**TASK:**
From the entries below, please output exactly the lines starting at the one containing "fant avføring" and ending at the one containing "doğru anlamak ve işlemleri buna göre", both included.

*** RECORDS SHOWN ***

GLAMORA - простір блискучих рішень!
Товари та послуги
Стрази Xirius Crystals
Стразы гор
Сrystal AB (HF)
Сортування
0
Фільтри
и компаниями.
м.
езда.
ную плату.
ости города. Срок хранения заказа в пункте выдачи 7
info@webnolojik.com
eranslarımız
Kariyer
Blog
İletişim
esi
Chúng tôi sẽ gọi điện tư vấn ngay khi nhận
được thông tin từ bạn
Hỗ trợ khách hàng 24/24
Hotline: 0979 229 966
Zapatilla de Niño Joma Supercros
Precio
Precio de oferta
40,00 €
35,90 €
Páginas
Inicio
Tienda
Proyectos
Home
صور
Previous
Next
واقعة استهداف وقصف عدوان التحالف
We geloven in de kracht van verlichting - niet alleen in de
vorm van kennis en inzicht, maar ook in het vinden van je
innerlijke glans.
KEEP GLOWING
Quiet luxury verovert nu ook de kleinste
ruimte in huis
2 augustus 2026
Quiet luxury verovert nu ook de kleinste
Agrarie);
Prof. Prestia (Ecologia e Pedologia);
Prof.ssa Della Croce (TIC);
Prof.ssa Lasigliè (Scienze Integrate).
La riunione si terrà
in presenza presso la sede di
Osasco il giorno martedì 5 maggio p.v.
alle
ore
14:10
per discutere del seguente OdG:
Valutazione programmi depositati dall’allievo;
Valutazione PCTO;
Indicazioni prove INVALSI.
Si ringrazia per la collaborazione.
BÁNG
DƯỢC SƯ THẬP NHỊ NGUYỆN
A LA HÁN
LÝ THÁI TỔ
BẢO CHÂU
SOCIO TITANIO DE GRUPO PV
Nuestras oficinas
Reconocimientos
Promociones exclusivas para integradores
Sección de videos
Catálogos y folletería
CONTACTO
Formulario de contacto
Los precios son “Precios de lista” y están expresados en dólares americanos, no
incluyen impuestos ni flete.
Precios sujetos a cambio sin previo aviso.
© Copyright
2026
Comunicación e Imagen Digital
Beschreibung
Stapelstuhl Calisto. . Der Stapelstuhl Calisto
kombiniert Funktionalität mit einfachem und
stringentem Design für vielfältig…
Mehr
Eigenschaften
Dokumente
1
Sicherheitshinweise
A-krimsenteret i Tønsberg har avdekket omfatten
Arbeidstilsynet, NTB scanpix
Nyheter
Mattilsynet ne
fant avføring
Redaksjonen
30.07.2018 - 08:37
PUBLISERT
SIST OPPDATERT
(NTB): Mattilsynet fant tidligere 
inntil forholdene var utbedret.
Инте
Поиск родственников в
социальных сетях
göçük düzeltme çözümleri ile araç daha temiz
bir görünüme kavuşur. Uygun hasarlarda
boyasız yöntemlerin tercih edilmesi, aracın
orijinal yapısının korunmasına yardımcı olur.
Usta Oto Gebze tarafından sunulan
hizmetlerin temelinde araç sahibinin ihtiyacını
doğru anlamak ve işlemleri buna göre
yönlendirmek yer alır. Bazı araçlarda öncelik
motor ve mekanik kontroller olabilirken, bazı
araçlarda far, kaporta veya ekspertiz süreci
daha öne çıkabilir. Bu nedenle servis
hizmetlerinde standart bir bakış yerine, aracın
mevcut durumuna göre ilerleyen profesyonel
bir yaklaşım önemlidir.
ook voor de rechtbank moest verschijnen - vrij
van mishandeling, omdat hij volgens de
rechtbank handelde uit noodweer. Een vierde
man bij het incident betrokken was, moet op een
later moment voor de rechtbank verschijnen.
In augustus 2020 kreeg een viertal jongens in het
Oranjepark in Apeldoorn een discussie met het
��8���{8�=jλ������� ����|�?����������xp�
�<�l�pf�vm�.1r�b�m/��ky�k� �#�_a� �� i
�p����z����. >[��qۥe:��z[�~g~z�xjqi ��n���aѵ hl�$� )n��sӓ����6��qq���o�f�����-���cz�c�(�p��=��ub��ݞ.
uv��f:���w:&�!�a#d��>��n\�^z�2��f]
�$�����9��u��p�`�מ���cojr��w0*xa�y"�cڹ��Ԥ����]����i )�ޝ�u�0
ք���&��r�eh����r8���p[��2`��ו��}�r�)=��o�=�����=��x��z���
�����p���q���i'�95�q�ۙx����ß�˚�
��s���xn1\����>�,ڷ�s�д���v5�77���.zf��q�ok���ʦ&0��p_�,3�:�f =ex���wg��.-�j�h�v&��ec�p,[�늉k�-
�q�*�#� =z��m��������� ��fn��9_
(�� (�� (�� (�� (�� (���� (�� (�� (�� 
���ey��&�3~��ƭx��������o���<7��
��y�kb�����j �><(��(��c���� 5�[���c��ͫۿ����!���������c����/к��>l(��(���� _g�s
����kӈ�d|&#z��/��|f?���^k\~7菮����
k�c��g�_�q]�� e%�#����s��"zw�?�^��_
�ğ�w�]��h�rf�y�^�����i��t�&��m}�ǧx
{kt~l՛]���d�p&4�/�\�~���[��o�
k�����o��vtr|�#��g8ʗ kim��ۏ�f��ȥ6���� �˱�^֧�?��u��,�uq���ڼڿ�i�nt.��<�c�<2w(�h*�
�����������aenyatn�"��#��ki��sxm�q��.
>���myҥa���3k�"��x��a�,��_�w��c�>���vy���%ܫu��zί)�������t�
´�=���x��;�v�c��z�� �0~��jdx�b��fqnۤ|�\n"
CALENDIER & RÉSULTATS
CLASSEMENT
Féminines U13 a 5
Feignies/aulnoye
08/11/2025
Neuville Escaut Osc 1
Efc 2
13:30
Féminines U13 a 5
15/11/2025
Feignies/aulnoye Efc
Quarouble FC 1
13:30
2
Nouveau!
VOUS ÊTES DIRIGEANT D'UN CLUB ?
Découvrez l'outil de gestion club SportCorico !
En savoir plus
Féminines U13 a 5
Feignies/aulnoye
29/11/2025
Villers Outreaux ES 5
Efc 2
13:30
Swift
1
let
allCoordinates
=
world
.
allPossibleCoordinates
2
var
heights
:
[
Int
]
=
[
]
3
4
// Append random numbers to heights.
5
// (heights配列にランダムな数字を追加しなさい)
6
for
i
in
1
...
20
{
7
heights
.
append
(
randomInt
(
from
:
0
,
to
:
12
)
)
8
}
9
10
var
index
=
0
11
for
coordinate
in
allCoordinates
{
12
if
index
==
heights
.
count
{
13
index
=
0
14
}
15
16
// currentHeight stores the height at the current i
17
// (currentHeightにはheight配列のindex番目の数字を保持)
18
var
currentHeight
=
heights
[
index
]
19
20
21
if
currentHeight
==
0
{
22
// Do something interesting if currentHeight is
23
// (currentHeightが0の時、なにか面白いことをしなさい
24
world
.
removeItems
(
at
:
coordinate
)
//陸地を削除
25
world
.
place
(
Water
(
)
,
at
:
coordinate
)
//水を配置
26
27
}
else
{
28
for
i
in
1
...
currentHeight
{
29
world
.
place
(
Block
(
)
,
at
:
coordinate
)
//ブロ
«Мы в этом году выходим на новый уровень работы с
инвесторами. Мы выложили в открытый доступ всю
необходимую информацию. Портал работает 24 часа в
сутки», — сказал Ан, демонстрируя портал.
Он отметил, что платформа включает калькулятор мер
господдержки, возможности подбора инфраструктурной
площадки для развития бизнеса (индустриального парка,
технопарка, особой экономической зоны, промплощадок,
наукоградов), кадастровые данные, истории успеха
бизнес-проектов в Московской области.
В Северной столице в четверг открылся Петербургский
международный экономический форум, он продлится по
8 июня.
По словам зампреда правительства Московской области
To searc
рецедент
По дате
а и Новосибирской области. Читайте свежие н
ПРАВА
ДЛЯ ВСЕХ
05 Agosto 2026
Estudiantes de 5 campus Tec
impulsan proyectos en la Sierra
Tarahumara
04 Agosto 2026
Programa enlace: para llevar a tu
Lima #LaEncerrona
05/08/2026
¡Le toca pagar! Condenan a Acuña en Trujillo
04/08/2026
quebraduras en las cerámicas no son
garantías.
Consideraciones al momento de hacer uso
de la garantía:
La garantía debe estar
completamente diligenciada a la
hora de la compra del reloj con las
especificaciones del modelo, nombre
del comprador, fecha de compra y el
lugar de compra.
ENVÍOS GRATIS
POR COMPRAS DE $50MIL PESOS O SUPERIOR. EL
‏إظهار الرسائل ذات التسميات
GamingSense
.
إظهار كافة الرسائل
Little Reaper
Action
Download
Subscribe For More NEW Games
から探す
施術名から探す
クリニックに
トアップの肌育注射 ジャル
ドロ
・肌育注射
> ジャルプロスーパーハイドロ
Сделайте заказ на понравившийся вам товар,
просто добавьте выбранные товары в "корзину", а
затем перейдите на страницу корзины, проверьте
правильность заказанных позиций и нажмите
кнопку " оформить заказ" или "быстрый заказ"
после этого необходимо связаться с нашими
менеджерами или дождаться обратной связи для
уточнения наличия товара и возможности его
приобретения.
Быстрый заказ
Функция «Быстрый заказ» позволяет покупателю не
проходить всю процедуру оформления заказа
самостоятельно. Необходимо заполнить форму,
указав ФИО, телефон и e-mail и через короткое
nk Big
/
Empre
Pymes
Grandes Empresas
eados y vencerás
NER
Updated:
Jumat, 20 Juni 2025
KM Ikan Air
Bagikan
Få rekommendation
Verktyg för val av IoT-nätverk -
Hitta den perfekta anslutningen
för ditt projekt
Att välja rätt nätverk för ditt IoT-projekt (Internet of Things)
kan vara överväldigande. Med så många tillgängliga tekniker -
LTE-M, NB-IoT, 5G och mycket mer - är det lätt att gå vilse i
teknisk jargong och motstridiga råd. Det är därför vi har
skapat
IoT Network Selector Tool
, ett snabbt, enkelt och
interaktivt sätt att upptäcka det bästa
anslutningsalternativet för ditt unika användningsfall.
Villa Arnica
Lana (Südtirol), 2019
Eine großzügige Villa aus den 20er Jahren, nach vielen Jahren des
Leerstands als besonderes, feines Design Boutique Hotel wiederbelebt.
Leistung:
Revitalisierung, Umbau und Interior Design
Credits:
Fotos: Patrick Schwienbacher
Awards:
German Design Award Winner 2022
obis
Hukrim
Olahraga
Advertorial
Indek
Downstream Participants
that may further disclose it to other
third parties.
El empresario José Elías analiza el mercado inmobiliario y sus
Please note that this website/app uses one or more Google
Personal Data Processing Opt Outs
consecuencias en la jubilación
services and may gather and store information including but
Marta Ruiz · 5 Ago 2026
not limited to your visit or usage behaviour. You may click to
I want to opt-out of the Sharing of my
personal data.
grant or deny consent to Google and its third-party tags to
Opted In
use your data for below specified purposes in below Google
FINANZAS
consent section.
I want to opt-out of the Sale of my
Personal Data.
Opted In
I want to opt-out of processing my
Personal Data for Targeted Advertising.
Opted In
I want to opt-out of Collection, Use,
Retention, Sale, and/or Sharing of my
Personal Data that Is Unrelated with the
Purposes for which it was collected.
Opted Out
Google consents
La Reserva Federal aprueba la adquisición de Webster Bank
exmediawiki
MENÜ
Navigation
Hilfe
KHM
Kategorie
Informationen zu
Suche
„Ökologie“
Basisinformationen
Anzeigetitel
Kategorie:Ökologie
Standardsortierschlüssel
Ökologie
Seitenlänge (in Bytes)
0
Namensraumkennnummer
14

*** End of RECORDS SHOWN ***

**ANSWER FOR THIS EXERCISE:**
fant avføring
Redaksjonen
30.07.2018 - 08:37
PUBLISERT
SIST OPPDATERT
(NTB): Mattilsynet fant tidligere 
inntil forholdene var utbedret.
Инте
Поиск родственников в
социальных сетях
göçük düzeltme çözümleri ile araç daha temiz
bir görünüme kavuşur. Uygun hasarlarda
boyasız yöntemlerin tercih edilmesi, aracın
orijinal yapısının korunmasına yardımcı olur.
Usta Oto Gebze tarafından sunulan
hizmetlerin temelinde araç sahibinin ihtiyacını
doğru anlamak ve işlemleri buna göre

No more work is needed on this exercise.